Depois do incumprimento da promessa, na presença de funcionários do Ministério do Trabalho, de pagar os valores em dívida até as primeiras horas da terça-feira, os protestantes, já na quarta-feira, começaram a entoar cânticos, deixaram o muro da sede da empresa sem grades e alguns vidros dos escritórios ficaram danificados. Até que a FIR, armada até aos dentes, decidiu agir e protagonizar um espectáculo de violência e de detenções arbitrárias.

Aliás, todos osindivíduos identifi cados como sendo agentes da G4S eram vítimas da violência física da FIR. Como resultado da actuação da FIR, duas pessoas morreram e 24 pessoas ficaram feridas. As celas da 18a esquadra ainda albergam 18 agentes da G4S detidos de forma arbitrária.

As imagens que passaram nas televisões moçambicanas rapidamente foram parar ao mundo e à Internet, de onde surgiram várias questões que continuam sem resposta. Quem esquecerá as imagens da Imprensa, feitas sob pressão, de adultos em transe, outros no chão, fugindo desesperadamente dos agentes da Força de Intervenção Rápida de Moçambique (FIR)?

Como deixar de ouvir os seus gritos de absoluto terror enquanto vagavam atónitos pelas imediações da empresa que antes lhes dava o pão?

Apagaremos um dia das nossas vidas o macabro filme captado pelas câmaras da televisão pública, que primeiro apresenta um edifício com vidros partidos, depois revela uma polícia fria e sem escrúpulos carregando as suas armas e, ao final, o choro de chefes de família tentando escapar da ira dos agentes?

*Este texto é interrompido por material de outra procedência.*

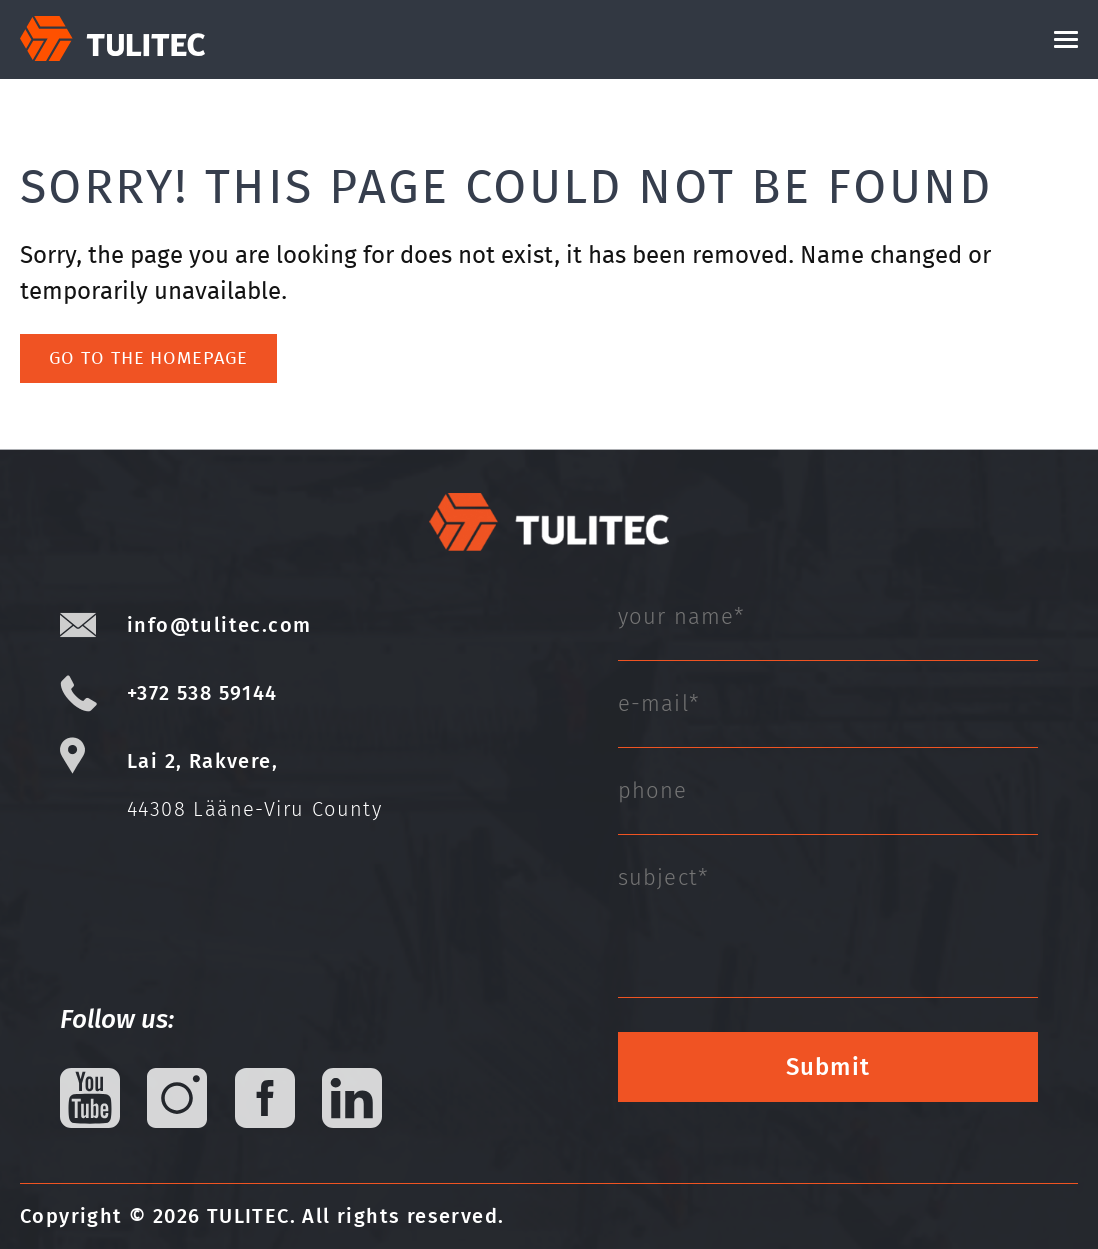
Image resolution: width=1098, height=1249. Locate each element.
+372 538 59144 (202, 693)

E as cenas que não foram vistas, mas construímos nas nossas mentes a partir dos relatos minuciosos das vítimas – adultos com a alma manchada e o estômago literalmente vazio que falavam com uma frieza apenas capaz aos que estão tomados pela desgraça?

E as expressões de horror nos rostos de filhos, pais e esposas, que viveram as suas dores no anonimato das casas precárias enquanto esperavam por um prato de comida que nunca veio?